France, Germany, the United Kingdom, Italy and Greece signed letters of intent to construct NATO’s next-generation helicopter earlier this week.
The five allies will participate in the program dubbed “Next-Generation Rotorcraft Capability,” or NGRC, as they are planning to replace their existing fleets starting in 2035.
Over the coming years, the nations will work together to develop “an entirely new helicopter capability” that would replace a variety of medium multi-role rotorcraft fleets which are expected to retire between 2035 and 2040.
“By investing our resources and channeling our development initiatives through a multinational framework, we are making sure allies are equipped with the best available capabilities, which helps to maintain NATO’s technological edge,” NATO Deputy Secretary-General Mircea Geoană was quoted as saying in the release.
As Defense News reports, details including cost, work sharing between the five nations and specific timelines have not yet been released.

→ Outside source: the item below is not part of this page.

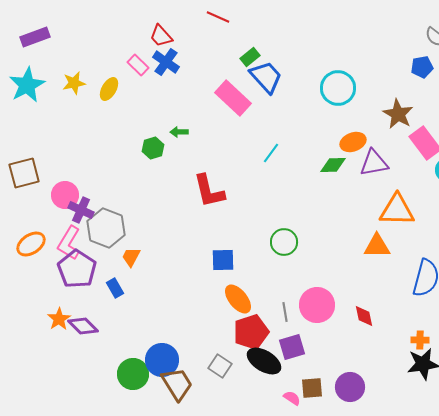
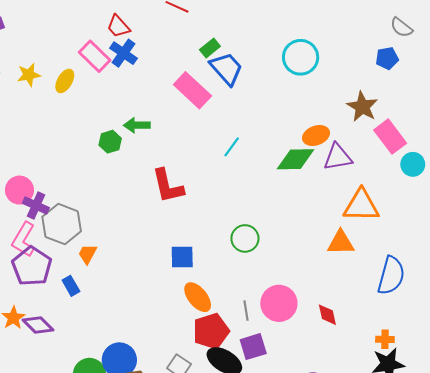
pink rectangle: (138, 65) -> (95, 56), size x1.4
cyan circle: (338, 88) -> (301, 57), moved
green arrow: (179, 132) -> (137, 125), size x1.4
green diamond: (333, 165) -> (295, 159), size x1.4

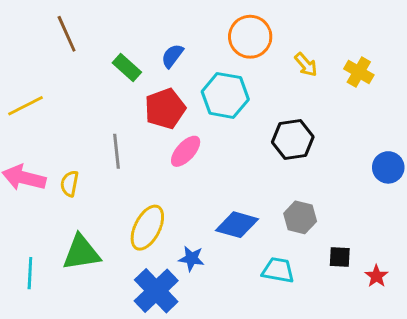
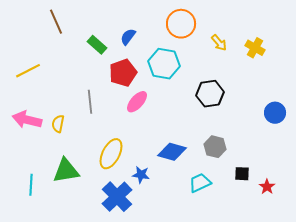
cyan trapezoid: (278, 270) -> (200, 183), turned -35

NATO envisions the defense ministers from participating countries will sign a legally-binding memorandum of understanding for the initial concept phase sometime in 2022.
As a medium multi-role rotorcraft, this new capability would assist NATO allies in missions including insertion and extraction of special operations forces, and transporting small- and medium-sized cargo and troops within operational theaters.
It would also be used in medical evacuation, search and rescue, and anti-submarine warfare, Defense News reports.